I’ve noticed the disappointment among many fans, when they learnt that Sunil Chhetri signed “just for the ‘B’ Team” of Sporting Clube de Portugal. And there is also some disappointment about the fact that Subrata Pal is going for a trial with a 4th Division club. Indian fans need to learn to see the overall context with an eye to the future prospects. Our players face new countries, cultural barriers, new styles of football and they need time to settle. Starting off in 3rd or 4th Division clubs is ideal for Indian players with the excellent scouting network available around Europe. The players would have enough time to settle and improve day by day and to get them into the focus of 1st or 2nd Division clubs.
Sunil has all chances to break through to the ‘A’ Team of Sporting, while Subrata could land a deal with RB Leipzig which is part of Red Bull’s global football network.

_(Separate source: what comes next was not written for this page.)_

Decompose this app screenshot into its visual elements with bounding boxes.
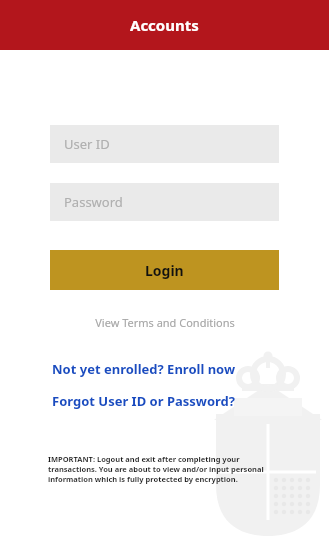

The Austrian energy drink-maker owns three football clubs (Red Bull Salzburg, New York Red Bulls and RB Leipzig) and two academies in Brazil and Ghana. It’s a cleverly worked out career plan to take step by step forward.
I’m very happy to see Sunil, Subrata and Gurpreet having an endeavour in Europe, but I would like to issue a warning to anyone expecting too much from the word go. We are at the beginning of something new for Indian football and it will take some time till Indian footballers will be a familiar face in European club football.
Baichung’s legacy in European football has started to bear fruits – and we should be there to support our boys!